Pseudorandom Hashing for Space-bounded Computation with Applications in Streaming

We revisit Nisan's classical pseudorandom generator (PRG) for space-bounded computation (STOC 1990) and its applications in streaming algorithms. We describe a new generator, HashPRG, that can be thought of as a symmetric version of Nisan's generator over larger alphabets. Our generator allows a trade-off between seed length and the time needed to compute a given block of the generator's output. HashPRG can be used to obtain derandomizations with much better update time and \emph{without sacrificing space} for a large number of data stream algorithms, such as $F_p$ estimation in the parameter regimes $p > 2$ and $0 < p < 2$ and CountSketch with tight estimation guarantees as analyzed by Minton and Price (SODA 2014) which assumed access to a random oracle. We also show a recent analysis of Private CountSketch can be derandomized using our techniques. For a $d$-dimensional vector $x$ being updated in a turnstile stream, we show that $\|x\|_{\infty}$ can be estimated up to an additive error of $\varepsilon\|x\|_{2}$ using $O(\varepsilon^{-2}\log(1/\varepsilon)\log d)$ bits of space. Additionally, the update time of this algorithm is $O(\log 1/\varepsilon)$ in the Word RAM model. We show that the space complexity of this algorithm is optimal up to constant factors. However, for vectors $x$ with $\|x\|_{\infty} = \Theta(\|x\|_{2})$, we show that the lower bound can be broken by giving an algorithm that uses $O(\varepsilon^{-2}\log d)$ bits of space which approximates $\|x\|_{\infty}$ up to an additive error of $\varepsilon\|x\|_{2}$. We use our aforementioned derandomization of the CountSketch data structure to obtain this algorithm, and using the time-space trade off of HashPRG, we show that the update time of this algorithm is also $O(\log 1/\varepsilon)$ in the Word RAM model.

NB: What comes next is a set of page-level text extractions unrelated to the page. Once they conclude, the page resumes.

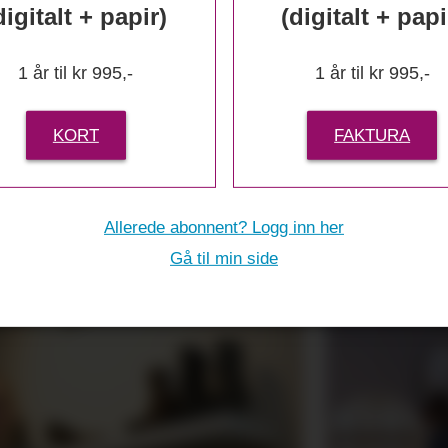
digitalt + papir)
(digitalt + papi
1 år til kr 995,-
1 år til kr 995,-
KORT
FAKTURA
r inn skoe
Allerede abonnent? Logg inn her
Gå til min side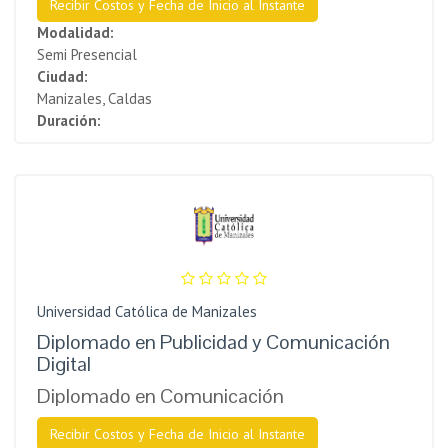
Recibir Costos y Fecha de Inicio al Instante
Modalidad:
Semi Presencial
Ciudad:
Manizales, Caldas
Duración:
Universidad Católica de Manizales
Diplomado en Publicidad y Comunicación
Digital
Diplomado en Comunicación
Recibir Costos y Fecha de Inicio al Instante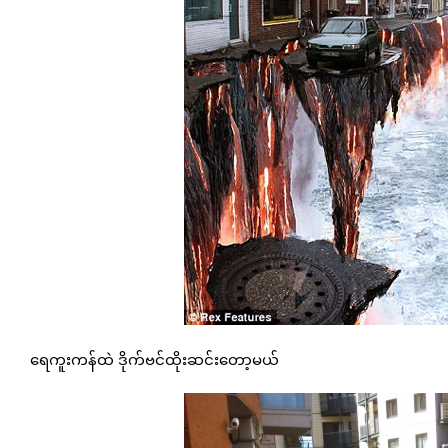
ရေကူးကန်ထဲ ဒိုက်ဗင်ထိုးဆင်းတော့မယ်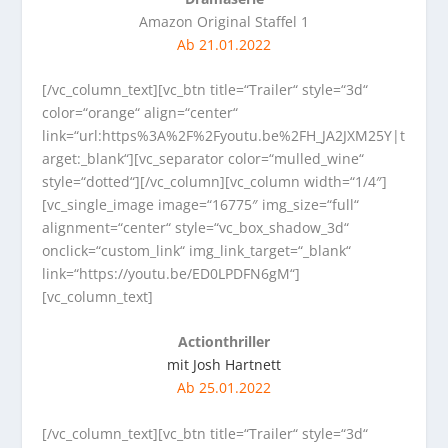
Amazon Original Staffel 1
Ab 21.01
.2022
[/vc_column_text][vc_btn title=“Trailer“ style=“3d“
color=“orange“ align=“center“
link=“url:https%3A%2F%2Fyoutu.be%2FH_JA2JXM25Y|t
arget:_blank“][vc_separator color=“mulled_wine“
style=“dotted“][/vc_column][vc_column width=“1/4″]
[vc_single_image image=“16775″ img_size=“full“
alignment=“center“ style=“vc_box_shadow_3d“
onclick=“custom_link“ img_link_target=“_blank“
link=“https://youtu.be/ED0LPDFN6gM“]
[vc_column_text]
Actionthriller
mit Josh Hartnett
Ab 25.01.2022
[/vc_column_text][vc_btn title=“Trailer“ style=“3d“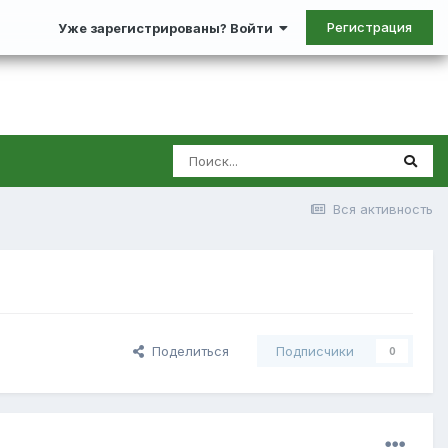
Регистрация
Уже зарегистрированы? Войти
Вся активность
Поделиться
Подписчики
0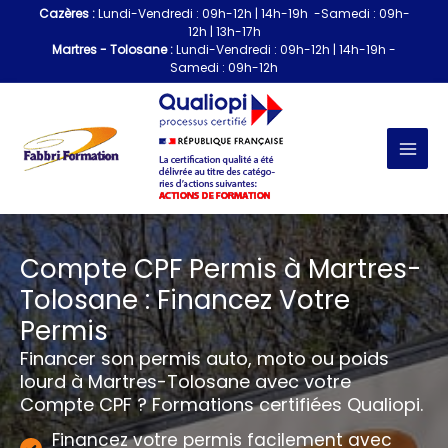
Aller
Cazères :
Lundi-Vendredi : 09h-12h | 14h-19h -Samedi : 09h-
au
12h | 13h-17h
contenu
Martres - Tolosane :
Lundi-Vendredi : 09h-12h | 14h-19h -
Samedi : 09h-12h
Compte CPF Permis à Martres-
Tolosane : Financez Votre
Permis
Financer son permis auto, moto ou poids
lourd à Martres-Tolosane avec votre
Compte CPF ? Formations certifiées Qualiopi.
Financez votre permis facilement avec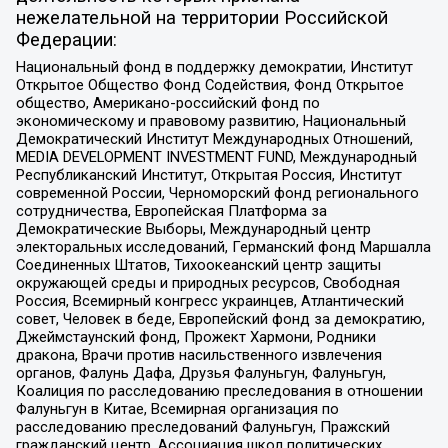
нежелательной на территории Российской
Федерации:
Национальный фонд в поддержку демократии, Институт
Открытое Общество Фонд Содействия, Фонд Открытое
общество, Американо-российский фонд по
экономическому и правовому развитию, Национальный
Демократический Институт Международных Отношений,
MEDIA DEVELOPMENT INVESTMENT FUND, Международный
Республиканский Институт, Открытая Россия, Институт
современной России, Черноморский фонд регионального
сотрудничества, Европейская Платформа за
Демократические Выборы, Международный центр
электоральных исследований, Германский фонд Маршалла
Соединенных Штатов, Тихоокеанский центр защиты
окружающей среды и природных ресурсов, Свободная
Россия, Всемирный конгресс украинцев, Атлантический
совет, Человек в беде, Европейский фонд за демократию,
Джеймстаунский фонд, Прожект Хармони, Родники
дракона, Врачи против насильственного извлечения
органов, Фалунь Дафа, Друзья Фалуньгун, Фалуньгун,
Коалиция по расследованию преследования в отношении
Фалуньгун в Китае, Всемирная организация по
расследованию преследований Фалуньгун, Пражский
гражданский центр, Ассоциация школ политических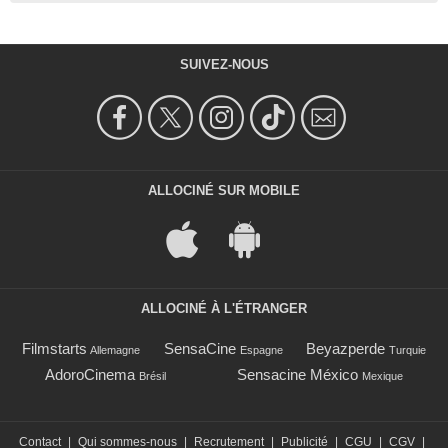
SUIVEZ-NOUS
ALLOCINÉ SUR MOBILE
ALLOCINÉ À L'ÉTRANGER
Filmstarts
SensaCine
Beyazperde
Allemagne
Espagne
Turquie
AdoroCinema
Sensacine México
Brésil
Mexique
Contact
|
Qui sommes-nous
|
Recrutement
|
Publicité
|
CGU
|
CGV
|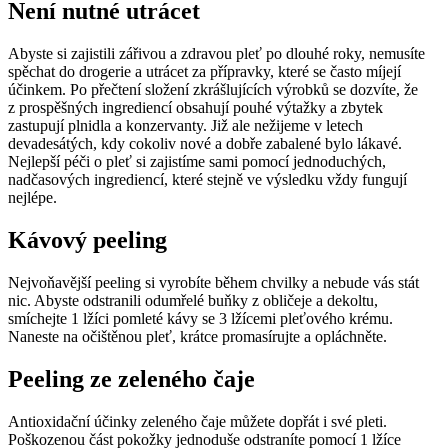
Není nutné utrácet
Abyste si zajistili zářivou a zdravou pleť po dlouhé roky, nemusíte
spěchat do drogerie a utrácet za přípravky, které se často míjejí
účinkem. Po přečtení složení zkrášlujících výrobků se dozvíte, že
z prospěšných ingrediencí obsahují pouhé výtažky a zbytek
zastupují plnidla a konzervanty. Již ale nežijeme v letech
devadesátých, kdy cokoliv nové a dobře zabalené bylo lákavé.
Nejlepší péči o pleť si zajistíme sami pomocí jednoduchých,
nadčasových ingrediencí, které stejně ve výsledku vždy fungují
nejlépe.
Kávový peeling
Nejvoňavější peeling si vyrobíte během chvilky a nebude vás stát
nic. Abyste odstranili odumřelé buňky z obličeje a dekoltu,
smíchejte 1 lžíci pomleté kávy se 3 lžícemi pleťového krému.
Naneste na očištěnou pleť, krátce promasírujte a opláchněte.
Peeling ze zeleného čaje
Antioxidační účinky zeleného čaje můžete dopřát i své pleti.
Poškozenou část pokožky jednoduše odstraníte pomocí 1 lžíce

翻译：我们重新审视了Nisan经典的空间受限计算伪随机生成器（STOC 1990）及其在流式算法中的应用。我们提出一种新生成器HashPRG，可视为Nisan生成器在大字母表上的对称版本。该生成器允许在种子长度与生成器输出特定块的计算时间之间实现权衡。HashPRG可用于在大量数据流算法中实现去随机化，且在不牺牲空间的前提下显著提升更新速度，例如在参数区间$p > 2$和$0 < p < 2$的$F_p$估计问题，以及Minton和Price（SODA 2014）分析中假设可访问随机预言机的紧致估计保障CountSketch算法。我们还证明了近期关于Private CountSketch的分析可通过我们的技术实现去随机化。对于在旋转流中更新的$d$维向量$x$，我们证明可使用$O(\varepsilon^{-2}\log(1/\varepsilon)\log d)$比特空间，在$\varepsilon\|x\|_{2}$加法误差内估计$\|x\|_{\infty}$。该算法在Word RAM模型中的更新时间为$O(\log 1/\varepsilon)$。我们证明该算法的空间复杂度在常数因子内达到最优。然而，对于满足$\|x\|_{\infty} = \Theta(\|x\|_{2})$的向量$x$，我们通过提出一种仅需$O(\varepsilon^{-2}\log d)$比特空间即可在$\varepsilon\|x\|_{2}$加法误差内近似$\|x\|_{\infty}$的算法，打破了该下界。我们利用上述对CountSketch数据结构的去随机化实现该算法，并借助HashPRG的时间-空间权衡，证明该算法在Word RAM模型中的更新时间同样为$O(\log 1/\varepsilon)$。